What is expected
When you find the word "column" in a line of the entries, please copy the whole line.

= = = = =

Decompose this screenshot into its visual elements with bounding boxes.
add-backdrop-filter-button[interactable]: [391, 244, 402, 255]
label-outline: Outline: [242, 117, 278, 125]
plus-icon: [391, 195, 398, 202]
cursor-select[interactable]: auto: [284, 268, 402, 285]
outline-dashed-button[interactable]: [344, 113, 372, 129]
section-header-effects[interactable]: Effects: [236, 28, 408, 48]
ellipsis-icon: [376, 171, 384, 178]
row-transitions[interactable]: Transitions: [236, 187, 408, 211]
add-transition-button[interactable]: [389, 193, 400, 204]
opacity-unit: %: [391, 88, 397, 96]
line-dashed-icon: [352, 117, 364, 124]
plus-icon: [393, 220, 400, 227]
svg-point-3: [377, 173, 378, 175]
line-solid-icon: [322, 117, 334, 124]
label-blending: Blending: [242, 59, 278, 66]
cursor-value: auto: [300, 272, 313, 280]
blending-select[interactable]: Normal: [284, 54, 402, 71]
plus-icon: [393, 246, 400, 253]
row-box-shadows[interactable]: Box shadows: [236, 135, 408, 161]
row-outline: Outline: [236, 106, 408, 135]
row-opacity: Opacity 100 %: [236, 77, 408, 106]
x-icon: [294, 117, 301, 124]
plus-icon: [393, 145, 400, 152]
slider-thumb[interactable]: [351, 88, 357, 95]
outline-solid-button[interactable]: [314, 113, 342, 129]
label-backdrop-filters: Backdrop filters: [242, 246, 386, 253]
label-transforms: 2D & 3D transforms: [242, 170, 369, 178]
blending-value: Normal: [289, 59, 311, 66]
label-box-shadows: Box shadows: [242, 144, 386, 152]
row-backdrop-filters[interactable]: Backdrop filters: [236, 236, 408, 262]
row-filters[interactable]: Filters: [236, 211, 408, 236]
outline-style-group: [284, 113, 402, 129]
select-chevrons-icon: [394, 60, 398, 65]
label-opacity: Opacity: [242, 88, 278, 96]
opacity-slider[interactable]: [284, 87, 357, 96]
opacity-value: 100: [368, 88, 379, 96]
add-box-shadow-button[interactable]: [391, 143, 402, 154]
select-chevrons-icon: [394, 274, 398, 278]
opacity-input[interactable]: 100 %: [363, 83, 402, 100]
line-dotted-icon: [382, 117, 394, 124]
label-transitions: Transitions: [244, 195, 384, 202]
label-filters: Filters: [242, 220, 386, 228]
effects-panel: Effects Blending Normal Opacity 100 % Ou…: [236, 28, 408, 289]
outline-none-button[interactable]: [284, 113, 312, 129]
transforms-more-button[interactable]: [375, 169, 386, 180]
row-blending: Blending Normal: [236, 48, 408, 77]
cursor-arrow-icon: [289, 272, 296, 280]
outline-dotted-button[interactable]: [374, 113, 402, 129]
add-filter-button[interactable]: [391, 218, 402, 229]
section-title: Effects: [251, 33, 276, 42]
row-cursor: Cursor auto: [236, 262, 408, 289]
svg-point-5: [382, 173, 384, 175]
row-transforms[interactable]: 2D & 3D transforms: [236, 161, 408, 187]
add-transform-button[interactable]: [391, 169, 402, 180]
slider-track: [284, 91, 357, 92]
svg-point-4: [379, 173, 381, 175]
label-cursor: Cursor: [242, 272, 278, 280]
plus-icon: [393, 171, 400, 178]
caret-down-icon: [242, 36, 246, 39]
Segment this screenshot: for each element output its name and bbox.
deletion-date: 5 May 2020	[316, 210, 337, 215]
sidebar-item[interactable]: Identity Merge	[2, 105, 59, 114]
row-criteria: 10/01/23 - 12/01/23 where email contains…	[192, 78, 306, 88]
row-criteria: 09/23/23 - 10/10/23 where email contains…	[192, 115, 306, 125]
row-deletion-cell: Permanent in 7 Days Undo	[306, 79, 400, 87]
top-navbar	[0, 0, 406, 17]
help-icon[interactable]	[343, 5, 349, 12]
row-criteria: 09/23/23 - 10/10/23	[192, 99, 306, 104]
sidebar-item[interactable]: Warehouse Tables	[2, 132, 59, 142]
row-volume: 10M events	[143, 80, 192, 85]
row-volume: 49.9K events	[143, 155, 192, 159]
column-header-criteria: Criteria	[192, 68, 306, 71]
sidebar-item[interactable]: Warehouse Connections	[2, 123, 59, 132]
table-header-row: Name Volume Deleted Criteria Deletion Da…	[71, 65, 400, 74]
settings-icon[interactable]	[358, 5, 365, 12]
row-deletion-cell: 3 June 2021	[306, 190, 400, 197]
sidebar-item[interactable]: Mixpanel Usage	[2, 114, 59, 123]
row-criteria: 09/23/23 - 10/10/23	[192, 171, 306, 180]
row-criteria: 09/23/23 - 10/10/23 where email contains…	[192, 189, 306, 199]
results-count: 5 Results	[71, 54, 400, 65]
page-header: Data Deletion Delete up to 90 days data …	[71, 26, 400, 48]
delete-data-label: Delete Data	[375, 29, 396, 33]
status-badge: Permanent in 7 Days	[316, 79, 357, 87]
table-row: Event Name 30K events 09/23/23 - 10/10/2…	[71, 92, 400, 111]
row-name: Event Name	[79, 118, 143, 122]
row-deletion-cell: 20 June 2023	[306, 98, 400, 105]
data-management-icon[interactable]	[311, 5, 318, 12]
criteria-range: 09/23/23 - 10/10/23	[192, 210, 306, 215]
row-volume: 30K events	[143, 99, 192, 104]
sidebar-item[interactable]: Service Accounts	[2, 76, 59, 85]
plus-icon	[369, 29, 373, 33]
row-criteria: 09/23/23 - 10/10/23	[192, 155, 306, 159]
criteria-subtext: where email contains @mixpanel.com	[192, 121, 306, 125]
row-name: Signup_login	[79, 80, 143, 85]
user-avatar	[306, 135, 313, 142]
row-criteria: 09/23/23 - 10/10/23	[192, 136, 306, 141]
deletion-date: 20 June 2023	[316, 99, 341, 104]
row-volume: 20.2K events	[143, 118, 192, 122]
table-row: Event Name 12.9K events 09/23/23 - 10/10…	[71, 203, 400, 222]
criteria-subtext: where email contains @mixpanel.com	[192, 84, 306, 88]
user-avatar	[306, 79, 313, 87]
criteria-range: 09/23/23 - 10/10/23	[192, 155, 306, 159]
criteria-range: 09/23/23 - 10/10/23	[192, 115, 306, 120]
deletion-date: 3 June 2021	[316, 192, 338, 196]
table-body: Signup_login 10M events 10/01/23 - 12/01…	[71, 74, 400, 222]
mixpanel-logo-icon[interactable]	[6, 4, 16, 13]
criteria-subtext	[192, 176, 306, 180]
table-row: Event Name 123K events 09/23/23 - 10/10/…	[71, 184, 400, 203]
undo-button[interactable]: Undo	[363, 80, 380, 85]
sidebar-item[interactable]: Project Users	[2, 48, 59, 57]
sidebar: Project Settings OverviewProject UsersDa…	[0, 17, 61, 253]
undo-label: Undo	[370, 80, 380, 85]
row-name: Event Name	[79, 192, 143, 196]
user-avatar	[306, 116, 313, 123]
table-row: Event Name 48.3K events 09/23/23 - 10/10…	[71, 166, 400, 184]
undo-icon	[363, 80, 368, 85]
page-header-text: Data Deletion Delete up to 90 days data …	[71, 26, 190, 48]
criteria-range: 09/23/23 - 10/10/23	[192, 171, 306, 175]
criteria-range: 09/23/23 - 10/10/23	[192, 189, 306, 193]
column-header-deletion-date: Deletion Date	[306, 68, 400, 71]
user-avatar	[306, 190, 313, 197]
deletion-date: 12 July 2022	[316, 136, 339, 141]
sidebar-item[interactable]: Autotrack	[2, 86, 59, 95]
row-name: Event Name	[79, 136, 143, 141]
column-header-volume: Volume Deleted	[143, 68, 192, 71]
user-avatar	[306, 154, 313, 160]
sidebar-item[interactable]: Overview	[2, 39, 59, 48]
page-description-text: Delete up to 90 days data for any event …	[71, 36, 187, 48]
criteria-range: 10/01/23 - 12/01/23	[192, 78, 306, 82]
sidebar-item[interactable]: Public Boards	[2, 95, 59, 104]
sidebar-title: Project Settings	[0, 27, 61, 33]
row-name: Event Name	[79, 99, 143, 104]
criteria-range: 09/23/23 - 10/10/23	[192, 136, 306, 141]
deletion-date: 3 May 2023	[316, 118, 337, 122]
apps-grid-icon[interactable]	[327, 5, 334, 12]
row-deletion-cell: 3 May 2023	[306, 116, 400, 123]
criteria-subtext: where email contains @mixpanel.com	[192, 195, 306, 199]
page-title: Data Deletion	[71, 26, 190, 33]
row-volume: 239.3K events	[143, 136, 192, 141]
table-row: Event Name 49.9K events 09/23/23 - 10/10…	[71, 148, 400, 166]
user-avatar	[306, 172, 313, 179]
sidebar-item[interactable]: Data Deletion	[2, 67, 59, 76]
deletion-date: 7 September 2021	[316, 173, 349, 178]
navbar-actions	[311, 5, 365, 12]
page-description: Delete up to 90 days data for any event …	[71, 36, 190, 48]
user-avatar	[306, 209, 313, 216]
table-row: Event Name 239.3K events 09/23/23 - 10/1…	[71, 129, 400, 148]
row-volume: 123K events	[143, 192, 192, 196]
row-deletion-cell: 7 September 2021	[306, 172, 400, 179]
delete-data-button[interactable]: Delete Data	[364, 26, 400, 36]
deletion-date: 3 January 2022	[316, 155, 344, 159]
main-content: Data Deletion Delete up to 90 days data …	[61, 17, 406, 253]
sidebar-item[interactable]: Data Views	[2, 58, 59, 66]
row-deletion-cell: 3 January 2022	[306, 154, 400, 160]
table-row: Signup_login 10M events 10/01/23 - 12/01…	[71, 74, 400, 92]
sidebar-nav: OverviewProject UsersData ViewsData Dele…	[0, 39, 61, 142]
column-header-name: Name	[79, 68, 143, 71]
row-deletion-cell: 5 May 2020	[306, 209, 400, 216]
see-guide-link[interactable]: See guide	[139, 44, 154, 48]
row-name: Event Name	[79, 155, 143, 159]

= = = = =

Written response
column-header-criteria: Criteria	[192, 68, 306, 71]
column-header-deletion-date: Deletion Date	[306, 68, 400, 71]
column-header-volume: Volume Deleted	[143, 68, 192, 71]
column-header-name: Name	[79, 68, 143, 71]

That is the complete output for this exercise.